Q: Is converting between gettext PO and XLIFF 2.1 lossless?

Not by default. msgid and msgstr map cleanly, but plural arrays, the fuzzy flag, msgctxt, and comment types each need explicit handling. PO to XLIFF expands the model and XLIFF to PO narrows it, so the lossy risk is on the reverse leg. Pass the original PO as a template to xliff2po and gate CI on a semantic round-trip diff.

Q: Why do my plural forms break after a round trip?

PO encodes plurals as an integer-indexed array whose meaning comes from the Plural-Forms header, while XLIFF 2.1 expects each variant tagged with a CLDR category like one, few, many, other. A converter that ignores Plural-Forms cannot reconstruct the categories and usually keeps only index 0. Verify the header and post-process the XLIFF to emit one categorized segment per index.

Q: Which converter should I use, po2xliff or xliffmerge?

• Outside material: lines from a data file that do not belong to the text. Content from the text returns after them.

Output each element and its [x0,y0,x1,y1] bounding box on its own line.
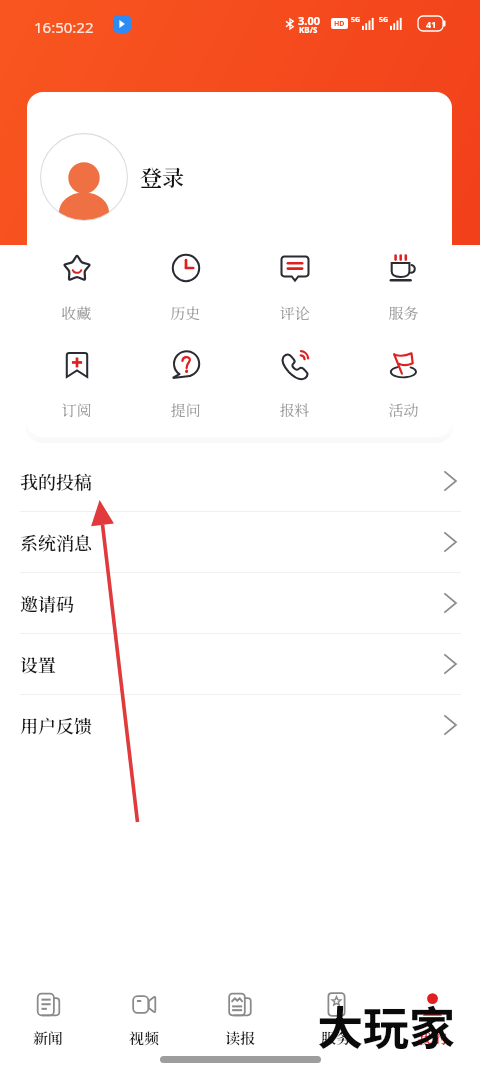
staticText: 3.00 [298,13,320,28]
button[interactable]: 提问 [131,350,240,421]
button[interactable]: 服务 [349,253,458,324]
staticText: 用户反馈 [20,712,92,738]
staticText: 服务 [388,302,419,324]
staticText: 评论 [279,302,310,324]
button[interactable]: 我的 [384,974,480,1054]
button[interactable]: 登录 [40,133,185,221]
button[interactable]: 历史 [131,253,240,324]
button[interactable]: 评论 [240,253,349,324]
staticText: 订阅 [61,399,92,421]
staticText: 邀请码 [20,590,74,616]
staticText: 登录 [140,161,185,193]
staticText: 服务 [321,1027,352,1049]
staticText: 我的投稿 [20,468,92,494]
button[interactable]: 用户反馈 [0,695,480,756]
button[interactable]: 订阅 [22,350,131,421]
staticText: 5G [379,15,389,25]
staticText: 视频 [129,1027,160,1049]
button[interactable]: 新闻 [0,974,96,1054]
button[interactable]: 系统消息 [0,512,480,573]
button[interactable]: 设置 [0,634,480,695]
button[interactable]: 邀请码 [0,573,480,634]
staticText: 大玩家 [317,992,455,1059]
staticText: 活动 [388,399,419,421]
staticText: 我的 [417,1027,448,1049]
staticText: 5G [351,15,361,25]
staticText: HD [334,19,345,29]
staticText: 41 [426,18,437,30]
staticText: 提问 [170,399,201,421]
staticText: 历史 [170,302,201,324]
button[interactable]: 视频 [96,974,192,1054]
button[interactable]: 报料 [240,350,349,421]
staticText: 系统消息 [20,529,92,555]
staticText: 收藏 [61,302,92,324]
button[interactable]: 收藏 [22,253,131,324]
button[interactable]: 我的投稿 [0,451,480,512]
button[interactable]: 读报 [192,974,288,1054]
button[interactable]: 活动 [349,350,458,421]
staticText: KB/S [299,24,318,35]
button[interactable]: 服务 [288,974,384,1054]
staticText: 新闻 [33,1027,64,1049]
staticText: 读报 [225,1027,256,1049]
staticText: 报料 [279,399,310,421]
staticText: 16:50:22 [34,17,94,37]
staticText: 设置 [20,651,56,677]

They solve different problems. Translate Toolkit's po2xliff and xliff2po are general format converters for the bridge itself. xliffmerge is an Angular-focused tool that reconciles newly extracted XLIFF units against existing translations during extraction; it merges, it does not convert formats. Use Translate Toolkit for PO to XLIFF and xliffmerge for XLIFF-to-XLIFF reconciliation.

Q: How do I map the fuzzy flag to an XLIFF state?

Map fuzzy to state needs-review-translation. XLIFF 2.1 uses initial, translated, reviewed, final on the segment, with subState for finer grain. The relationship is one-to-many: XLIFF reviewed and final states have no PO equivalent and both collapse to not fuzzy on the way back, so treat a return to PO as a loss of review precision and reconcile review status from the TMS.

Bridging gettext PO and XLIFF 2.1 is where translation pipelines silently lose data: a clean po2xliff followed by xliff2po round-trip drops translator comments, plural forms collapse, and state="needs-translation" reappears as untranslated, producing the classic msgstr[1] empty after import. This page maps the two formats field-by-field, identifies which attributes survive conversion, and shows how to build a lossless bridge between gettext-based tooling and XLIFF-native translation management systems. It sits inside the broader Translation Workflows & CI/CD Pipeline Sync discipline, where format conversion is the most common source of regressions between an engineering repository and a translator’s editor.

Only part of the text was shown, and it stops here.